ABSTRACT

A bottom-up parser verifies the syntax of a tokenized source program by constructing the parse tree for this program in a left-to-right and bottom-up way. That is, it reads the input string representing the tokenized program from left to right and works up towards the root of the parse tree. To put it in terms of derivations, it builds up the rightmost derivation of the input string in reverse so it starts from the string and proceeds towards the start symbol. Each step of this parsing process represents a shift or a reduction. The former consists in shifting the current input symbol onto the pushdown. During a reduction, the parser selects a handle⎯that is, an occurrence of the right-hand side of a rule in the current sentential form, and after this selection, it reduces the handle to the rule’s left-hand side so that this reduction, viewed in reverse, represents a rightmost derivation step. If the parser always precisely determines how to make each step during this bottom-up parsing process, then it works deterministically, and the deterministic bottom-up parsers obviously fulfill a key role in practice.

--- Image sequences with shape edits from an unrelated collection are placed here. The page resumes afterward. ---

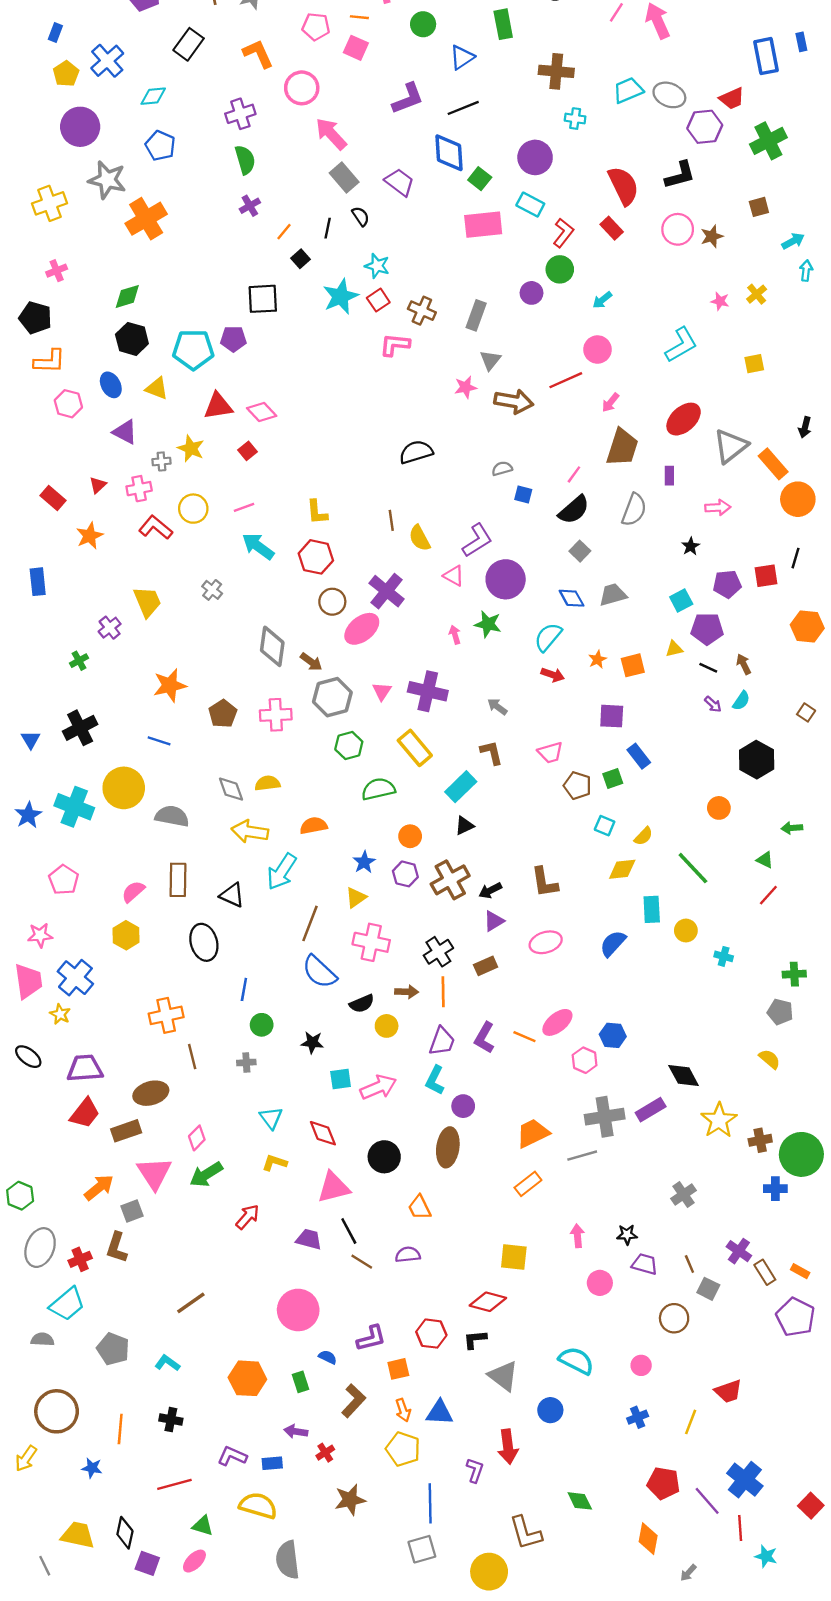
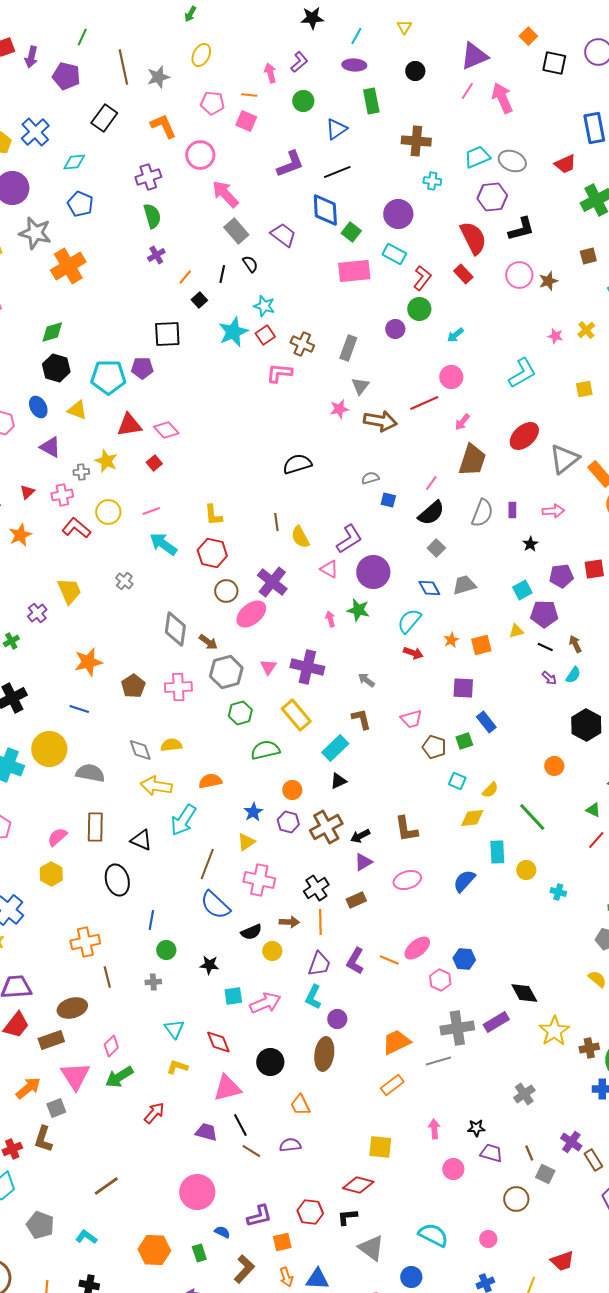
purple hexagon: (705, 127) -> (492, 197), moved
purple rectangle: (669, 476) -> (512, 510), moved

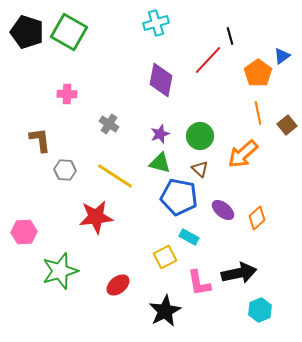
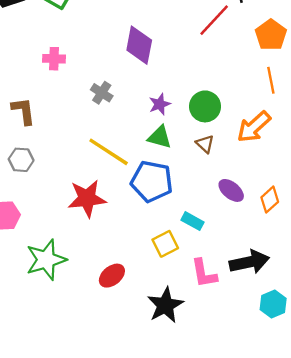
purple diamond: (161, 80) -> (139, 45), moved
gray hexagon: (65, 170) -> (21, 160), moved
blue pentagon: (179, 197) -> (152, 181), moved

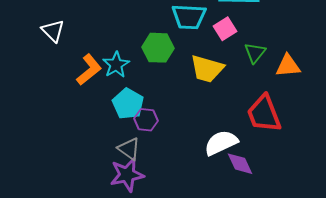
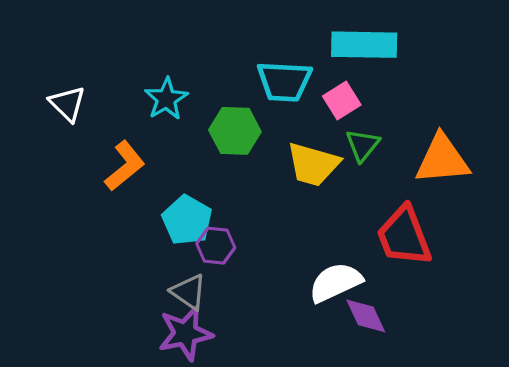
green triangle: (255, 53) -> (363, 145), moved
cyan star: (116, 65) -> (166, 99), moved
orange triangle: (288, 66) -> (442, 160), size x1.4

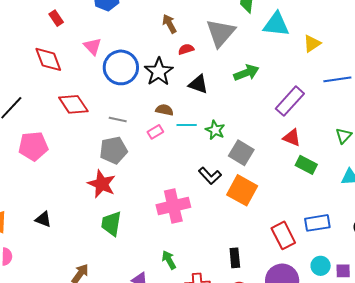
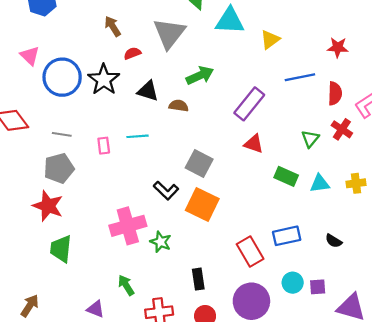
brown semicircle: (164, 110) -> (179, 106), moved
green star: (215, 130) -> (161, 242), moved
pink rectangle: (155, 132) -> (104, 146), turned -63
green rectangle: (306, 165) -> (286, 176), moved

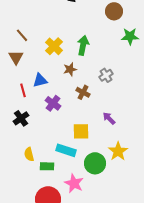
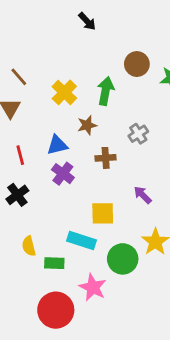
brown circle: (114, 11) -> (137, 64), moved
blue triangle: (40, 80) -> (57, 145), moved
brown cross: (83, 92) -> (106, 158), turned -32

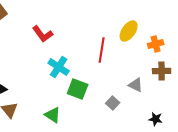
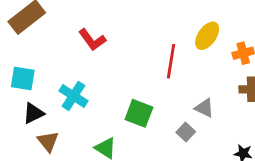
cyan cross: (59, 67) -> (73, 96), moved
gray triangle: (136, 85) -> (204, 108), moved

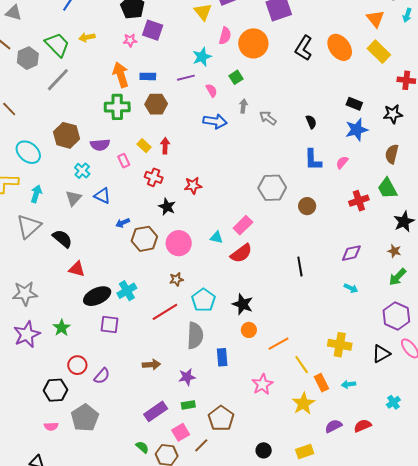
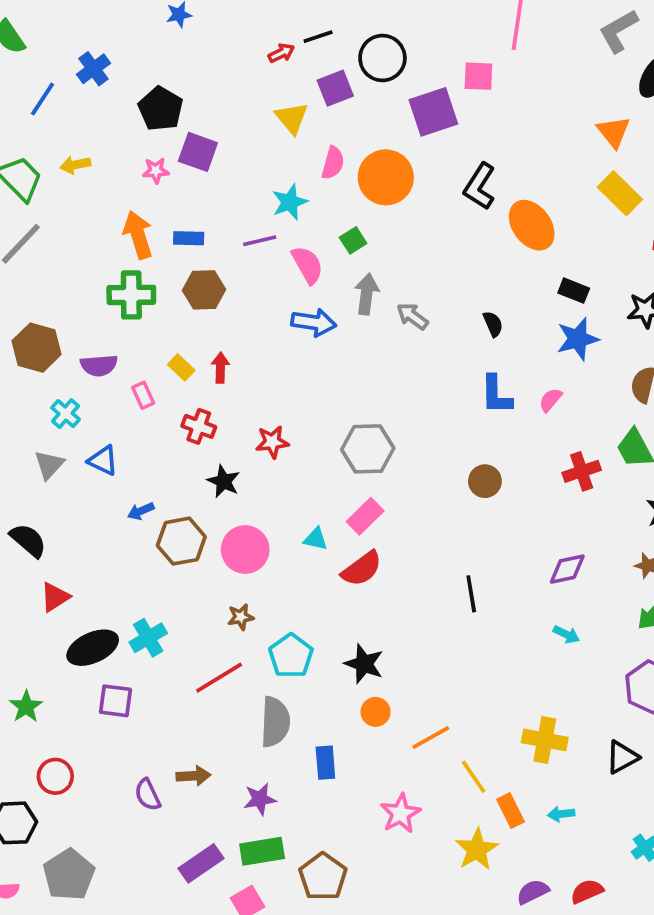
orange ellipse: (340, 47) -> (532, 225), moved
pink semicircle: (212, 90) -> (307, 265), size x1.5
gray arrow: (243, 106) -> (367, 294), size x1.5
gray hexagon: (272, 188) -> (368, 449), moved
red triangle: (77, 269) -> (55, 597), turned -48
purple semicircle: (102, 376) -> (148, 795), moved, turned 114
green rectangle: (188, 405) -> (262, 851), size x1.6

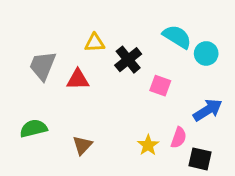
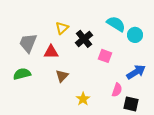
yellow triangle: (95, 43) -> (62, 28), turned -40
green semicircle: (33, 128) -> (22, 74), moved
brown triangle: (82, 145) -> (62, 76), moved
yellow star: (148, 145) -> (83, 99), moved

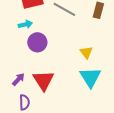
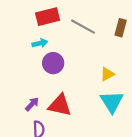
yellow triangle: (86, 52) -> (107, 74), turned 40
red triangle: (43, 80) -> (60, 105), turned -45

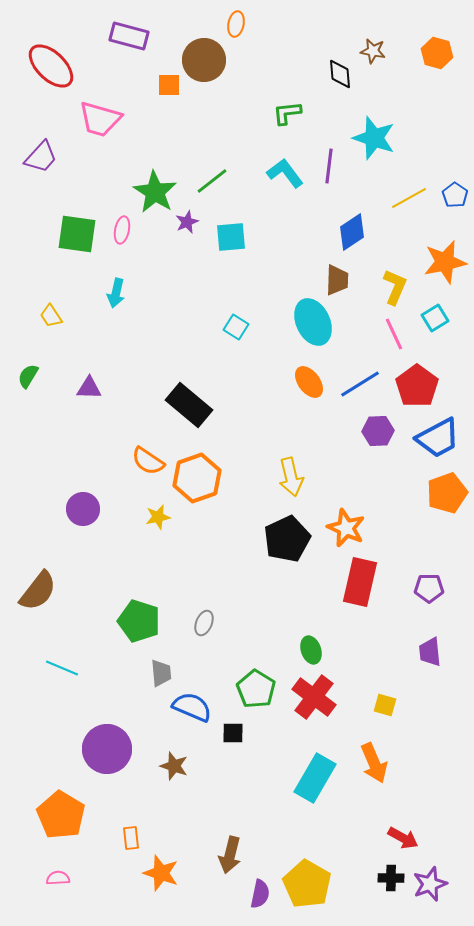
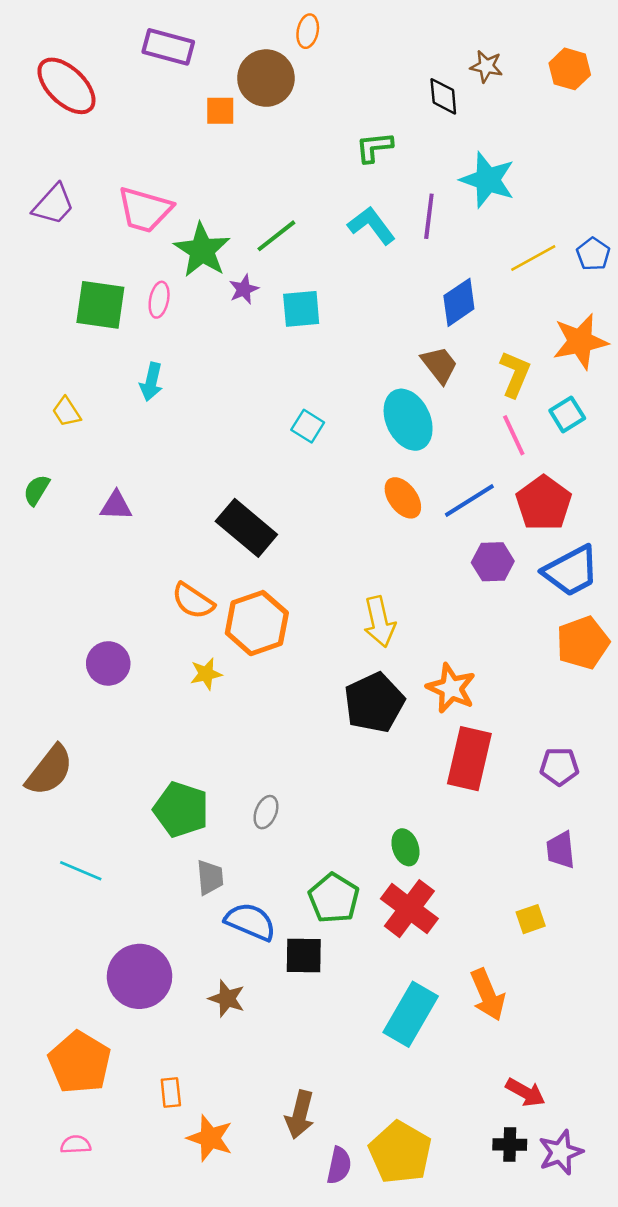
pink trapezoid: (100, 119) -> (145, 210), moved
brown trapezoid: (337, 280) -> (439, 365), turned -40
yellow square: (385, 705) -> (531, 919), moved, turned -35
black square: (233, 733) -> (304, 956), size x1.4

In this chapter, we discuss two fundamental deterministic bottom-up parsing methods. First, we describe precedence parsing, which is a popular deterministic bottom-up parsing method for expressions whose operators and their priorities actually control the parsing process. Then, we describe LR parsing, where L stands for a left-to-right scan of the input string and R stands for a rightmost derivation constructed by the parser. LR parsers are as powerful as the deterministic pushdown automata, so they represent the strongest possible parsers that work in a deterministic way. That is probably why they are so often implemented in reality, and we discuss them in detail later in this chapter.